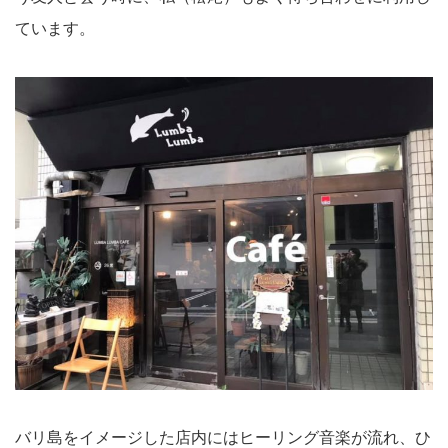
ています。
バリ島をイメージした店内にはヒーリング音楽が流れ、ひ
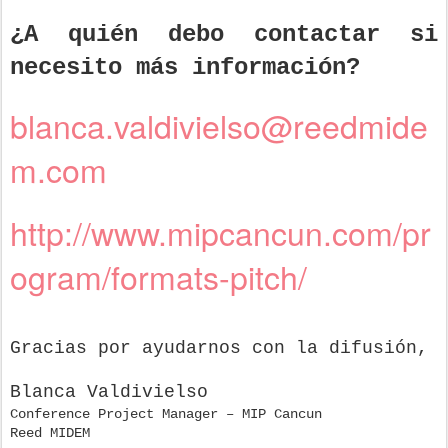
¿A quién debo contactar si
necesito más información?
blanca.valdivielso@reedmide
m.com
http://www.mipcancun.com/pr
ogram/formats-pitch/
Gracias por ayudarnos con la difusión,
Blanca Valdivielso
Conference Project Manager – MIP Cancun
Reed MIDEM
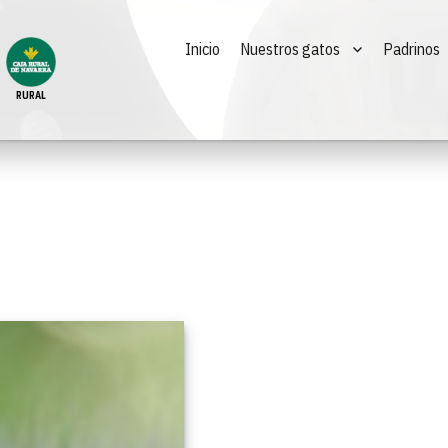
Inicio
Nuestros gatos
Padrinos
RURAL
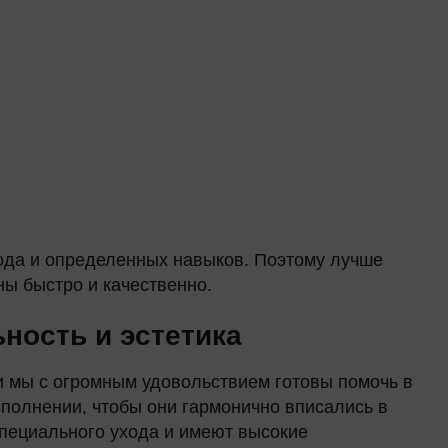
ода и определенных навыков. Поэтому лучше
ы быстро и качественно.
ность и эстетика
 мы с огромным удовольствием готовы помочь в
полнении, чтобы они гармонично вписались в
пециального ухода и имеют высокие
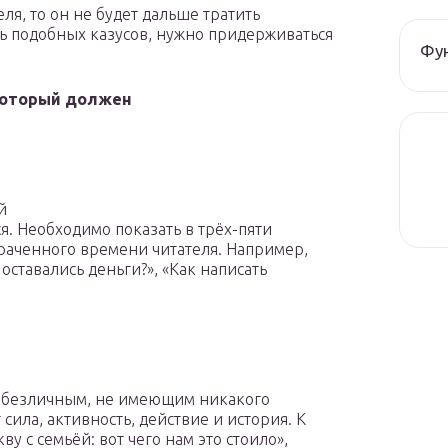
ля, то он не будет дальше тратить
ь подобных казусов, нужно придерживаться
Фун
 который должен
й
я. Необходимо показать в трёх-пяти
отраченного времени читателя. Например,
оставались деньги?», «Как написать
и безличным, не имеющим никакого
сила, активность, действие и история. К
у с семьёй: вот чего нам это стоило»,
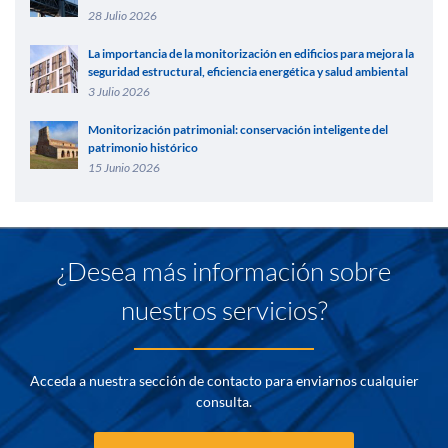
28 Julio 2026
La importancia de la monitorización en edificios para mejora la
seguridad estructural, eficiencia energética y salud ambiental
3 Julio 2026
Monitorización patrimonial: conservación inteligente del
patrimonio histórico
15 Junio 2026
¿Desea más información sobre
nuestros servicios?
Acceda a nuestra sección de contacto para enviarnos cualquier
consulta.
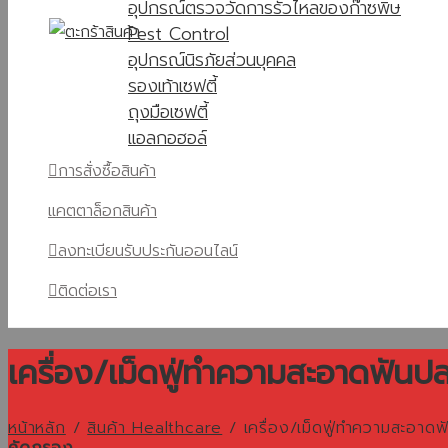
อุปกรณ์ตรวจวัดการรั่วไหลของก๊าซพิษ
Pest Control
อุปกรณ์นิรภัยส่วนบุคคล
รองเท้าเซฟตี้
ถุงมือเซฟตี้
แอลกอฮอล์
การสั่งซื้อสินค้า
แคตตาล็อกสินค้า
ลงทะเบียนรับประกันออนไลน์
ติดต่อเรา
เครื่อง/เม็ดฟู่ทำความสะอาดฟันป
หน้าหลัก
/
สินค้า Healthcare
/
เครื่อง/เม็ดฟู่ทำความสะอาดฟ
คัดกรอง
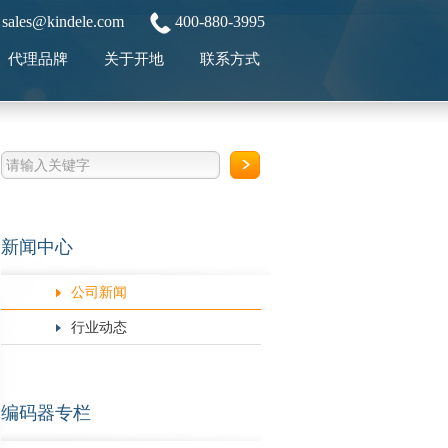
sales@kindele.com
400-880-3995
代理品牌
关于开地
联系方式
新闻中心
公司新闻
行业动态
编码器专栏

== == ==

Where the line containing "เครื่อง/เม็ดฟู่ทำความสะอาดฟันป" appears, begin writing out the lines exactly, and continue through the end of the material above, omitting pictures.

เครื่อง/เม็ดฟู่ทำความสะอาดฟันป
หน้าหลัก
/
สินค้า Healthcare
/
เครื่อง/เม็ดฟู่ทำความสะอาดฟ
คัดกรอง
sales@kindele.com
400-880-3995
代理品牌
关于开地
联系方式
新闻中心
公司新闻
行业动态
编码器专栏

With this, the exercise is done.